正確にはさっきから聞こえていたのだが、山田が視界から消えたので舌打ちの音量がアップした。顔をみれば見事なまでにしかめ面をしていた。
「……ムカツク。マジで腹立つんだけど」
イライラを隠せないといった感じでつぶやき、再び「チッ」と大きな舌打ちをする。
「ま、まあ落ちつけって」
宥めようと声を掛けたが、凄い目で見られた。
「ほら、山田は攻略済なわけだろ。別に今さら誰を好きになっても問題ないだろ」
「はぁ!?」
ドスの効いた声に俺は固まった。
「私がムカついてるのは今の話をここでしたこと。あれ、絶対私に対する当てつけでしょ。一目惚れとか運命の相手とか言って、私よりも神原君の妹が上って言いたいんでしょ。こっちはあいつを落とすのに時間掛かったのにさ。あのクソ、マジで性格終わってるんだけど」
そいつは誤解だと思うぞ。
話してみた感じ、王子は頭が中々にお花畑だった。チャイムが鳴る直前なのに飛び出していったのがその証拠だ。恐らく風間の存在を忘れていたんだろう。
「あぁ、イライラする!」
これは何を言っても逆効果になりそうだな。俺に飛び火するのは困るし、ここは静かに座っておこう。

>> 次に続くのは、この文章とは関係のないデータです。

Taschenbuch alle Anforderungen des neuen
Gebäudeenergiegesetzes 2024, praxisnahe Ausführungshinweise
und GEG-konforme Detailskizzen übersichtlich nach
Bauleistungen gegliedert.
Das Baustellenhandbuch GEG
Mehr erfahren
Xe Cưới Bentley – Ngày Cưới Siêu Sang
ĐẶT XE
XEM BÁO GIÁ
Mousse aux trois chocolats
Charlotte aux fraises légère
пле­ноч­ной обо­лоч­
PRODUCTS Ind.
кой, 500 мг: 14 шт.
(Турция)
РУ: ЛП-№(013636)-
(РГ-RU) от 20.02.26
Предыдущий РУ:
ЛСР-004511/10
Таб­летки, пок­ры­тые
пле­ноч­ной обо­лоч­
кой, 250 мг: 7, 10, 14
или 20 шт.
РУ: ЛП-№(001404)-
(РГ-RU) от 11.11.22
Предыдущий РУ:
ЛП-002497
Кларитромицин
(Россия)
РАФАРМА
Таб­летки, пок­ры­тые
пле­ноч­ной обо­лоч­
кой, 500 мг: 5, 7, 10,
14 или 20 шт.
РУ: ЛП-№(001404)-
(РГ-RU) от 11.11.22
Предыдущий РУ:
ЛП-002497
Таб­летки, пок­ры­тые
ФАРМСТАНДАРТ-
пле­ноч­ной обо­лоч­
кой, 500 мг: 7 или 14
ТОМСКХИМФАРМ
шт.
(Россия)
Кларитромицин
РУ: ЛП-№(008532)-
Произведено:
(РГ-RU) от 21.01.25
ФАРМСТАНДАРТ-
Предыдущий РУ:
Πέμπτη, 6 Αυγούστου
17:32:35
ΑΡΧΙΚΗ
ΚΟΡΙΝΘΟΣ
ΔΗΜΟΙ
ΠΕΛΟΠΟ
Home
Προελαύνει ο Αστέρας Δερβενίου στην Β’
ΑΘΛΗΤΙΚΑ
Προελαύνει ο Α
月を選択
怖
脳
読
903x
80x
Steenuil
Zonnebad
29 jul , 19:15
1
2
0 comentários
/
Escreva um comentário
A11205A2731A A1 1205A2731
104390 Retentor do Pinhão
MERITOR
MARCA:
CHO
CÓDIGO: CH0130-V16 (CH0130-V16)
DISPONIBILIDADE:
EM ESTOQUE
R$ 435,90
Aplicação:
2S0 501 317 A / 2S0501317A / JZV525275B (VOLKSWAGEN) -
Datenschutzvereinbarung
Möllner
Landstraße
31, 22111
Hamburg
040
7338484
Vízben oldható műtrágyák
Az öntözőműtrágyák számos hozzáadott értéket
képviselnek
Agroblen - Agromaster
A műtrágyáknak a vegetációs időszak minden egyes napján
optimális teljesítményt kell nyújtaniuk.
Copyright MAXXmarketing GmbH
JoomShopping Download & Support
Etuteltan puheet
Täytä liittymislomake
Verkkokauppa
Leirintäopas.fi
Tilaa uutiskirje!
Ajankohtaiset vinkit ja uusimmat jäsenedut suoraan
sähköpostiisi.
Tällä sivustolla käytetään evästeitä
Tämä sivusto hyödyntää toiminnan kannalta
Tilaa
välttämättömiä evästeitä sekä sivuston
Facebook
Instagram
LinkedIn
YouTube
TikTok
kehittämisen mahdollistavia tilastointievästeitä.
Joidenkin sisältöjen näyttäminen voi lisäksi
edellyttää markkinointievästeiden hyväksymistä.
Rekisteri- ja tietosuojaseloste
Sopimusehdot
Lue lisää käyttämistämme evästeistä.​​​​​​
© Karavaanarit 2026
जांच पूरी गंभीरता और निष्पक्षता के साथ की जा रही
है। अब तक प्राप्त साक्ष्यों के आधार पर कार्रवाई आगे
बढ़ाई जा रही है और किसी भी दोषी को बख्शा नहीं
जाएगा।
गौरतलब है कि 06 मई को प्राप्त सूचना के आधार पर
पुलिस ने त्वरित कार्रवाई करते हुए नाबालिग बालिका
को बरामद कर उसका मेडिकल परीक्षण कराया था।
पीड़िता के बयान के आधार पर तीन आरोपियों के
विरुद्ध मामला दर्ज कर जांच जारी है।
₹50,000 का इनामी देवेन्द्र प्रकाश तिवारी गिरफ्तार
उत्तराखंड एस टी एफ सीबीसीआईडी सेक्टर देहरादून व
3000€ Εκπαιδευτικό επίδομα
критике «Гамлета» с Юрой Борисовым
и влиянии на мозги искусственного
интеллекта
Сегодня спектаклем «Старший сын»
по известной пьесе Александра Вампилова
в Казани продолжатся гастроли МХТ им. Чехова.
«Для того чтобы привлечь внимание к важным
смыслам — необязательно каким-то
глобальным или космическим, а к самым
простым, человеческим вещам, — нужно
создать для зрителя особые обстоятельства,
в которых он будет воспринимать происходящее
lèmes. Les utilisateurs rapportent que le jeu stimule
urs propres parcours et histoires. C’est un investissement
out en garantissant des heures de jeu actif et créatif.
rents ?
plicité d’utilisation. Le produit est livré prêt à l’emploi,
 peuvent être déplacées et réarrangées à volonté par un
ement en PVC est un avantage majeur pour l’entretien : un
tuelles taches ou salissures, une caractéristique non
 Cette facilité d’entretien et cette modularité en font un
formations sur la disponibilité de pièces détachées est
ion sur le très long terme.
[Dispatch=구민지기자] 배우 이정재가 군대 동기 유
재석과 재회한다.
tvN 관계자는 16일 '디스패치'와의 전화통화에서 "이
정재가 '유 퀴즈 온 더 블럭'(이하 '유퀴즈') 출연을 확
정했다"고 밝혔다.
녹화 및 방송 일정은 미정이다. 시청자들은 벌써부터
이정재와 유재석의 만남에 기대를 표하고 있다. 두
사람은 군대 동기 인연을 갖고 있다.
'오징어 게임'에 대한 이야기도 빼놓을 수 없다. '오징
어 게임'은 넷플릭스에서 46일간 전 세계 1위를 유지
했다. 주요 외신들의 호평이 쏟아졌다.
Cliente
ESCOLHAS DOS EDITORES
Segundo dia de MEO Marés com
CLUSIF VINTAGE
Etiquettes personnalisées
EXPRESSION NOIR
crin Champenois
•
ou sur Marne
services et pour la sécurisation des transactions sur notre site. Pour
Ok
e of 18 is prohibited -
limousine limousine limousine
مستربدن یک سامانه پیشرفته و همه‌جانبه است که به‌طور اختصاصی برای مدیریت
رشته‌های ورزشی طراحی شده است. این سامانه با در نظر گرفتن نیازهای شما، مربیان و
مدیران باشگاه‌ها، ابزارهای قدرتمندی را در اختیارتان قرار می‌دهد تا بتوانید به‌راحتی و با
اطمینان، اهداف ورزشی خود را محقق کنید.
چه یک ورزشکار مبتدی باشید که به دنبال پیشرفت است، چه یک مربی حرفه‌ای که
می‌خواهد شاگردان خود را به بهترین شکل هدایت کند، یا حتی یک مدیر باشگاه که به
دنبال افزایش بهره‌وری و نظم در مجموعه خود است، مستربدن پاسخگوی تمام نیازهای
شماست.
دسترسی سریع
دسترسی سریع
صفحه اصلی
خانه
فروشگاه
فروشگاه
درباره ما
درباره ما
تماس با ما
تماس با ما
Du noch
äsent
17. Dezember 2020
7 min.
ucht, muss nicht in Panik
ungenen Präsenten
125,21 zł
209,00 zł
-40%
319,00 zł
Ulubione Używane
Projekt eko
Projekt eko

「てか、このイライラも元を辿れば神原君のせいなんだけど?」
「俺は関係ないだろっ」
「関係あるっての。ったく、こっちもあれくらい難易度の低い雑魚だったら簡単だったのに」
よくわからんけど雑魚呼ばわりされてるぞ、王子よ。
何故かイライラの元凶にされた俺はこれ以上の刺激はまずいと考え、地蔵のようにジッとしていた。
……
…………
その日から二つの変化があった。
一つは風間が目に見えて不機嫌になったこと。イライラしているのが誰の目から明らかで、徐々に評価を落としていった。
そして二つ目は、我が妹である神原彩音に恋人がいるかもしれないという噂が流れたことだ。